Classification of mGluRs AND detailed emphasis on mGlu4 and mGlu5 targets
mGluRs are G-protein-coupled receptors for glutamate. There are 8 subtypes of mGluR in the brain, which are classified into 3 groups by DNA sequence similarity and ligand specificity 2. Group I include mGluR1 and mGluR5, Group II include mGluR2 and mGluR3, and Group III include mGluRs 4, 6, 7, and 8.
Group I mGluRs mainly affect the postsynaptic transmissions and are coupled to phospholipase C, which cleaves PIP2 into DAG and IP3. The freely diffusible IP3 would activate cytosolic Ca2+ influx, and ultimately activates protein kinase C4. Group I mGluRs are also associated with the sodium and potassium channels, and their activity could lead to either (1) an excitatory signal to cause presynaptic neuron to release glutamate or (2) inhibitory signal to inhibit postsynaptic release of glutamate.
The public has put high attention on mGluR5 when it comes to alleviating PD symptoms. This is mainly because mGluR5 was found to mediate dopamine and glutamate release at central synapses. Moreover, a study that investigated mGluR5 found that selective mGluR5 antagonist (co-administered with L-DOPA) significantly alleviate the L-DOPA induced dyskinesia (LID) AIM symptoms. Mechanistically, this could be because mGluR5 antagonist reduces the increased nigral GABA level that was found in L-DOPA induced AIMs8.

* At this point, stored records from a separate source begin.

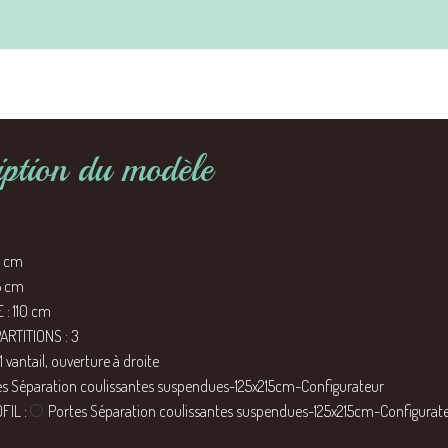
iption du modèle
5 cm
5 cm
 : 110 cm
RTITIONS : 3
vantail, ouverture à droite
es Séparation coulissantes suspendues-125x215cm-Configurateur
FIL :
Portes Séparation coulissantes suspendues-125x215cm-Configurat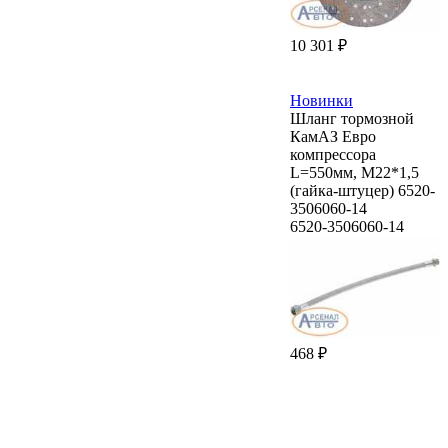
10 301 ₽
Новинки
Шланг тормозной
КамАЗ Евро
компрессора
L=550мм, М22*1,5
(гайка-штуцер) 6520-
3506060-14
6520-3506060-14
468 ₽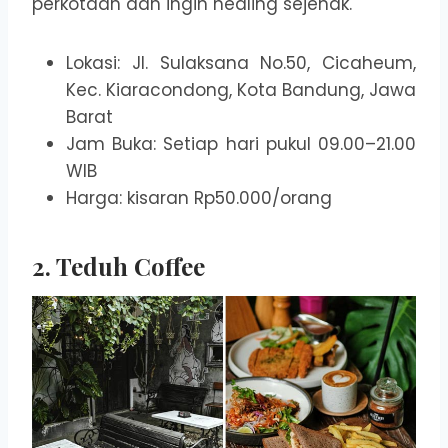
perkotaan dan ingin healing sejenak.
Lokasi: Jl. Sulaksana No.50, Cicaheum,
Kec. Kiaracondong, Kota Bandung, Jawa
Barat
Jam Buka: Setiap hari pukul 09.00–21.00
WIB
Harga: kisaran Rp50.000/orang
2. Teduh Coffee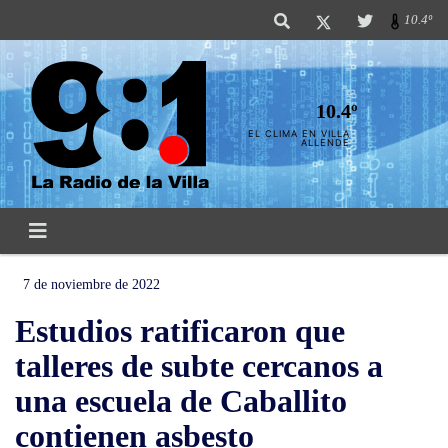
10.4º
10.4º
EL CLIMA EN VILLA
ALLENDE
7 de noviembre de 2022
Estudios ratificaron que
talleres de subte cercanos a
una escuela de Caballito
contienen asbesto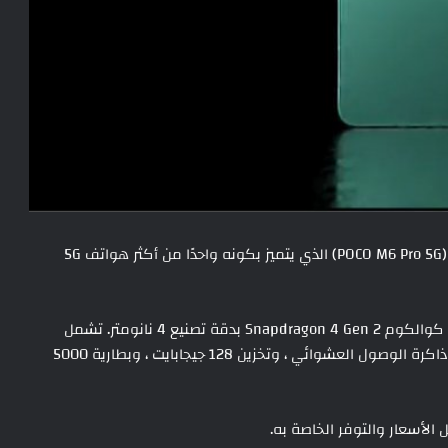
أعلنت شركة بوكو اليوم عن هاتفها الجديد بوكو ام 6 برو (POCO M6 Pro 5G) الذي يتميز بكونه واحدًا من أكثر هواتف 5G
يقدّم الهاتف العديد من الميزات الرائعة، فهو يعمل بمعالج كوالكوم Snapdragon 4 Gen 2 بدقة تصنيع 4 نانومتر. تشمل
الميزات الرئيسية الأخرى للجهاز ما يصل إلى 6 جيجابايت من ذاكرة الوصول العشوائي ، وتخزين 128 جيجابايت ، وبطارية 5000
الأسعار والتوفر الخاصة به.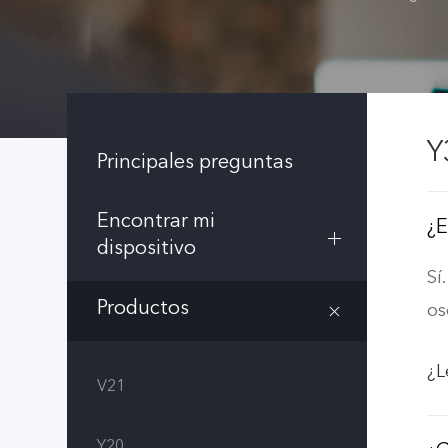
Y
Principales preguntas
Encontrar mi
¿E
dispositivo
Sí
Productos
os
¿L
V21
Y20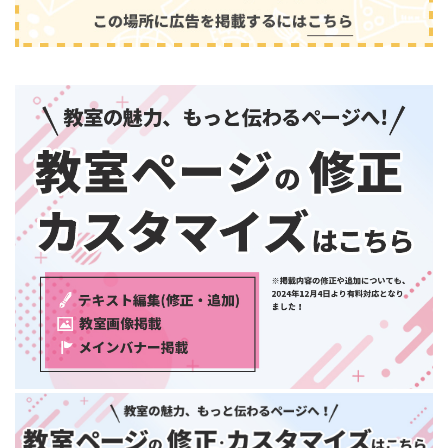
和歌山県
中国・四国
鳥取県
島根県
音楽
(2413)
岡山県
広島県
山口県
徳島県
香川県
愛媛県
高知県
九州・沖縄
福岡県
佐賀県
長崎県
熊本県
大分県
芸術
(179)
宮崎県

On the other hand, Group II and III mGluRs mainly affect the presynaptic transmissions and are coupled to the inhibitory G protein, which inhibits adenyl cyclase, reducing the cAMP levels 3. Group II and III are also found to mediate the glutamatergic and GABAergic synapse transmission in the basal ganglia, and stimulation of group III mGluR was found to reduce glutamate and GABA release. Agonist of Group II and III would lead to the downstream inhibition response of adenyl cyclase, which reduces cAMP production. mGlu 4, 7, and 8 are found on the pre-synaptic terminals of basal ganglia pathway, which was found to be overactive during PD motor symptoms and dopamine depletion. Activation of group III mGlu R was found to inhibit the synaptic transmission (glutamatergic and GABAergic neurotransmission) that were found to be overactive during dopamine depletion. Fixing the GABAergic and glutamatergic balance in the basal ganglia could be a potential treatment to relieve PD symptom or prevent PD occurrence, and group III mGluR seem to be a potential target for fixing this balance because they are found on pre-synpatic terminals of GABAergic and glutamatergic neurons, making group III mGlu R a potential target to investigate to treat PD symptoms2.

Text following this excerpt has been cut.